This section details the construction of the data set used in the analysis. The steps include (i) the selection and aggregation procedure of the loan-level data, (ii) the definition of energy-efficient building ratings, and (iii) the methodology of merging the two data sets. In addition, we present the selection of variables for the analysis and the respective summary statistics.
Data and Sample Selection
In the following analysis, we employ Dutch mortgage data obtained from the European DataWarehouse (ED).Footnote 8 ED provides a comprehensive data set with periodically updated dynamic and static individual loan-level information on securitized European mortgages.Footnote 9 We restrict the data sample according to the following criteria. The sample period covers January 2014 to May 2018 and the country of assets is limited to the Netherlands. The type of borrower is “individual” and the primary income is between EUR 20,000 and 1,000,000. The property type is “residential detached/semi-detached house”, “apartment”, or “terraced house”. The building’s occupancy type is restricted to “owner-occupied” and the construction year of the buildings is between 1900 and 2016. In addition, we focus only on fixed-interest rate mortgages and exclude repurchased ones. Finally, we require that each borrower be associated with exactly one building and vice versa. Appendix A provides an overview of the variables selected for the analysis.

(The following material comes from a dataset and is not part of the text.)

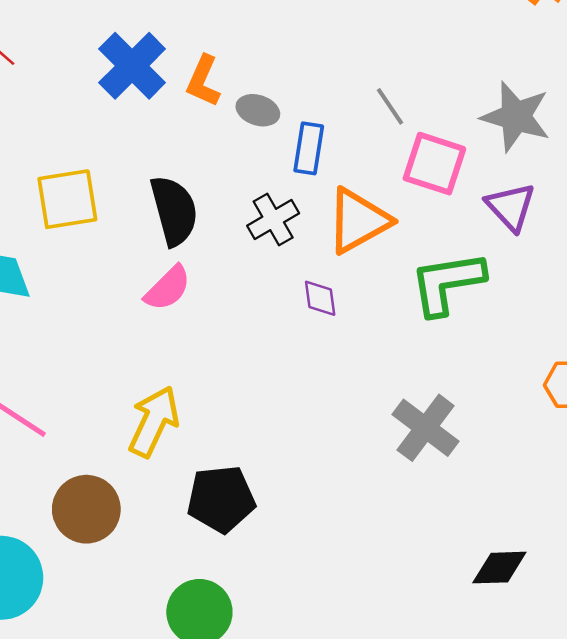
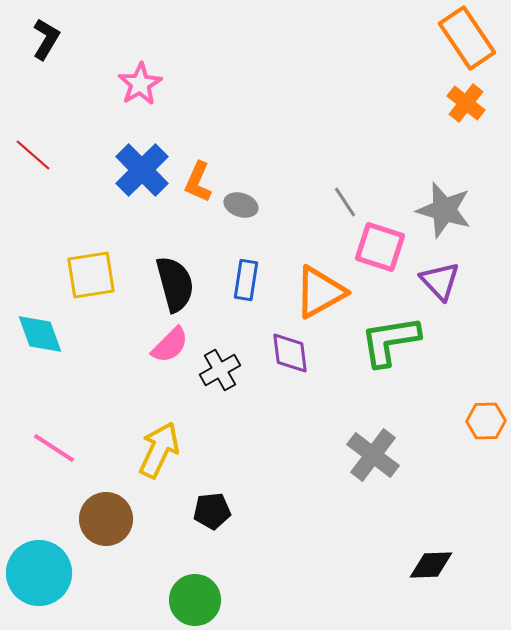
blue rectangle: (309, 148) -> (246, 280), moved
black cross: (273, 219) -> (220, 370), moved
purple diamond: (320, 298) -> (290, 353), size x1.4
black pentagon: (221, 499) -> (212, 511), size x0.7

After applying the above selection criteria, our final data set totals 273,024 individual mortgage components that are associated with 127,309 individual buildings. The discrepancy between the number of mortgage components and the number of underlying buildings results from the Dutch-specific tax treatment of mortgages. A typical Dutch mortgage loan consists of multiple loan parts, e.g., a bank savings loan part that is combined with an interest-only loan part. This is more common for mortgages originated prior to 2013 when there was a specific tax preference for interest-only mortgages. Besides the tax reasons, the number of mortgage components may go beyond two if a borrower takes out an additional mortgage on the same building at a later date.
For the analysis, we aggregate loan component information at the building level. For certain variables, this is already done by the data provider. For example, variables such as LTV or debt-to-income (DTI) are available at the borrower level (i.e., the same value is reported for each loan component). Where necessary, we compute for each building the average variable value across loan components weighted by the loan component’s original balance. “Choice of Variables and Summary Statistics” provides further details on this aggregation procedure.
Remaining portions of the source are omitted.